Tigertail est un film produit par Netflix et diffusé depuis avril 2020 sur cette plateforme. On pourrait lui reprocher son formatage : il vise tout spécifiquement la communauté sino-américaine qui sera touchée d’y retrouver quelques unes de ses figures les plus caractéristiques (la matrone attachante qui ne vit que par l’amour qu’elle porte à son fils, le père tiraillé entre deux mondes, sa fille, les deux pieds désormais solidement ancrés aux États-Unis, mais en mal de racines, etc.). On pourrait surtout lui reprocher sa banalité : Tigertail raconte, sans rebondissement ni coup de théâtre, la vie d’un homme qui a raté sa vie, incapable d’aimer la mère de ses enfants, incapable de nouer avec sa fille qui lui en fait l’amer reproche des liens de père à fille.

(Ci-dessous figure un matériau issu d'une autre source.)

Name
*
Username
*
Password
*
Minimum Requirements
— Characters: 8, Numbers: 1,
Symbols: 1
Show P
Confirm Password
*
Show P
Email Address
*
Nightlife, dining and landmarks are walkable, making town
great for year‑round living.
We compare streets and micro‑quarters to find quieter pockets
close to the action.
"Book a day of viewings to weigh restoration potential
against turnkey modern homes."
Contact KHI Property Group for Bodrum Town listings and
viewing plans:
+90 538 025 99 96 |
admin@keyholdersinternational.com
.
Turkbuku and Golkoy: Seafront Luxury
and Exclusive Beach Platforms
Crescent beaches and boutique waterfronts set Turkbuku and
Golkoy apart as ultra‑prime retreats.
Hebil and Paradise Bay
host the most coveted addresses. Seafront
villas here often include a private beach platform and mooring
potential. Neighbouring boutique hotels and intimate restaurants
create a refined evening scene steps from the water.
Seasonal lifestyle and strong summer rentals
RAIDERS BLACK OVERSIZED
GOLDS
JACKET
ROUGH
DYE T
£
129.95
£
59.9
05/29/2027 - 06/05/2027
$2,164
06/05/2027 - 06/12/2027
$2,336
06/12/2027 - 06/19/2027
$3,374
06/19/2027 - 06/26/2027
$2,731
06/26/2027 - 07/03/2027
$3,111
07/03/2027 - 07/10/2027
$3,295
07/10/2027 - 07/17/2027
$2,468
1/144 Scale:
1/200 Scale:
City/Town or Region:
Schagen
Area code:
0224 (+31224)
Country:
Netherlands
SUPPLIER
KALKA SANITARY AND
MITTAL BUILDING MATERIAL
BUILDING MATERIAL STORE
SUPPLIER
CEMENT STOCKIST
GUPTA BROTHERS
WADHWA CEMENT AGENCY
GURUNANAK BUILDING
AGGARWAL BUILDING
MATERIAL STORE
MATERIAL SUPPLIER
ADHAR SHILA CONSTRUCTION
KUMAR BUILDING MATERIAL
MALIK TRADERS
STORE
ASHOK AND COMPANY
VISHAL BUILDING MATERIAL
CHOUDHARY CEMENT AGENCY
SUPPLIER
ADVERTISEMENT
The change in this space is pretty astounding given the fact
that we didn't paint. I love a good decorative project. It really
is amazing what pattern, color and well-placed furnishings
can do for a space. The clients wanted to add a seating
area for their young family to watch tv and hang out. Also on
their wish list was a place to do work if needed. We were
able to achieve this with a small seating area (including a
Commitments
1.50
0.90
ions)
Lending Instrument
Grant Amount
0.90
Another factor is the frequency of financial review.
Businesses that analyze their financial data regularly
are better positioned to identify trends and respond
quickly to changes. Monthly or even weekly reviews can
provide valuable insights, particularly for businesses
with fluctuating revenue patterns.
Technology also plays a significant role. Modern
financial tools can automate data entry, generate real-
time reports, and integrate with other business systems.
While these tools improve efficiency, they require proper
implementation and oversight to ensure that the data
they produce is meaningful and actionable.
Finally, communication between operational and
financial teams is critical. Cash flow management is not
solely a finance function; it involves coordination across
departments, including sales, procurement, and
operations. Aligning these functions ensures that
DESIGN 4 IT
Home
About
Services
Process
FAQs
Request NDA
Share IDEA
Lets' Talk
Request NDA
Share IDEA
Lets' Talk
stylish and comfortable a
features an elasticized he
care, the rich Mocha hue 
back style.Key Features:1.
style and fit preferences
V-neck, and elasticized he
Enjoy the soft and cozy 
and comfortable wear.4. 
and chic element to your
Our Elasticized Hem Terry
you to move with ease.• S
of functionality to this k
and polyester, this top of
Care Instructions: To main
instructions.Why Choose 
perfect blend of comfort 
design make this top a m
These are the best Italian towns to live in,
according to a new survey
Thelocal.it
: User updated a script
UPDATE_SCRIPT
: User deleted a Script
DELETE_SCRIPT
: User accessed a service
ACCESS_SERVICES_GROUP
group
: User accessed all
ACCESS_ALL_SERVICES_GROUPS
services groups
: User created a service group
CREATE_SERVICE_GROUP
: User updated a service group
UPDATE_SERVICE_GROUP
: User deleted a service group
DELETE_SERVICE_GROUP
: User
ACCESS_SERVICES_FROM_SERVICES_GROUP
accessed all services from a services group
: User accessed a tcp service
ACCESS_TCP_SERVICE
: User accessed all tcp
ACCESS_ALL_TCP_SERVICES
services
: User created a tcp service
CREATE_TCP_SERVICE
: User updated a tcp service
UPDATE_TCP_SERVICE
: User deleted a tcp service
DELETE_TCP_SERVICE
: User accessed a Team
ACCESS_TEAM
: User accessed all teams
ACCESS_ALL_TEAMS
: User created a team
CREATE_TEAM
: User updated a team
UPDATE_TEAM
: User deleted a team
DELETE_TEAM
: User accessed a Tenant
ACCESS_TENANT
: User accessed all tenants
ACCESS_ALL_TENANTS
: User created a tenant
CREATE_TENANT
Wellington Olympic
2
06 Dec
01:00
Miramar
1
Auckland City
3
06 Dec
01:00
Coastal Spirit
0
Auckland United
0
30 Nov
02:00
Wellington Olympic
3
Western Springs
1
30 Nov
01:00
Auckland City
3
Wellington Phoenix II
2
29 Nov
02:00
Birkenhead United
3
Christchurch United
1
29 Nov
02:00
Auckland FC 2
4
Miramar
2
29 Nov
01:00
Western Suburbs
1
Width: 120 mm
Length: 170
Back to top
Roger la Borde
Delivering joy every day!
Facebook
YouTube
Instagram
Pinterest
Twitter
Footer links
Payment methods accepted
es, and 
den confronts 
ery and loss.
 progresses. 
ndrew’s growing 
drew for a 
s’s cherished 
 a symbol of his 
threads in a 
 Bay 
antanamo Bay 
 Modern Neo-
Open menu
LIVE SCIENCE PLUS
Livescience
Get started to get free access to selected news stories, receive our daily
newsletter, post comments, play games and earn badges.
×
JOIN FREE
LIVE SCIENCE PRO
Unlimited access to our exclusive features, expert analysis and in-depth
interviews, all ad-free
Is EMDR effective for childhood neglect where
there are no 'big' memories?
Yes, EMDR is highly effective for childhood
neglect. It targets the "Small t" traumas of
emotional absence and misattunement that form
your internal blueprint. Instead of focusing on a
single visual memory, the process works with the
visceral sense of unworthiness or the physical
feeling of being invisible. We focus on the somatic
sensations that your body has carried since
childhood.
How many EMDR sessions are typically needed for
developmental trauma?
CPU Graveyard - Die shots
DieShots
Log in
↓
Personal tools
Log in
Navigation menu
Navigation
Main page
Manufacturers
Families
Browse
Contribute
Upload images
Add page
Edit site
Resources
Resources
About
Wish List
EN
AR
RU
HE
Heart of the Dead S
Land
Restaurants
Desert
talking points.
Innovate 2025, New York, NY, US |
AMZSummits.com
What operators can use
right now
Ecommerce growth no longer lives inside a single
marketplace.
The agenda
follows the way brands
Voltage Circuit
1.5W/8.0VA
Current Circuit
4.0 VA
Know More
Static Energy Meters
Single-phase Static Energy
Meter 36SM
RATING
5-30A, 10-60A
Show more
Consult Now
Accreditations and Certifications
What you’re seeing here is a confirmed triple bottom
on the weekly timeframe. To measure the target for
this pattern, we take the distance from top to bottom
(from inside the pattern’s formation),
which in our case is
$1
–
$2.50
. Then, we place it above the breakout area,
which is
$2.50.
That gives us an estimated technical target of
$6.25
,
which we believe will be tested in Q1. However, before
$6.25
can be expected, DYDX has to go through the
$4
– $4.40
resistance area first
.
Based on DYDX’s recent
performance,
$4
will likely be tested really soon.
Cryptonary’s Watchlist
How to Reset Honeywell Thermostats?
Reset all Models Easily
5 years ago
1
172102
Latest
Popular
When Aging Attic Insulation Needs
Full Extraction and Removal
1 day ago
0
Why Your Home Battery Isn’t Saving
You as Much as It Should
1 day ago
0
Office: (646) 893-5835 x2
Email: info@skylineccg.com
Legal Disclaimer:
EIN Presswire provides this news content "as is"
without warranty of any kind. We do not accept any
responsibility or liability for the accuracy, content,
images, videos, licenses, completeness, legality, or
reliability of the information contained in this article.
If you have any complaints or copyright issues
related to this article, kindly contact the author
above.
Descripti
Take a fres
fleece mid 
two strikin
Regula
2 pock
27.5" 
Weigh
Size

Si je lui attribue, avec beaucoup d’indulgence, trois étoiles, c’est que Tigertail fonctionne avec un carburant qui me touche infiniment : la nostalgie. La vie de Pin-Jui est présentée à travers ce prisme : la rizière où il rencontre, encore enfant, Yuan rappelle le vert paradis des amours enfantines, les troquets où ils dansent ensemble ont les tons sépia des vieux clichés oubliés…
L’histoire de cet « homme sans qualités » est racontée en voix off par un Pin-Jui au crépuscule de sa vie (le rôle est interprété par Tzi Ma qu’on avait déjà croisé dans L’Adieu, dans Mulan et dans la série The Man in the High Castle). C’est le même procédé qui est utilisé dans des films immensément connus et terriblement romantiques : Out of Africa, Sur la route de Madison, Titanic… Cette construction rétrospective leste le film d’une gravité supplémentaire, lui donne un sens inéluctable.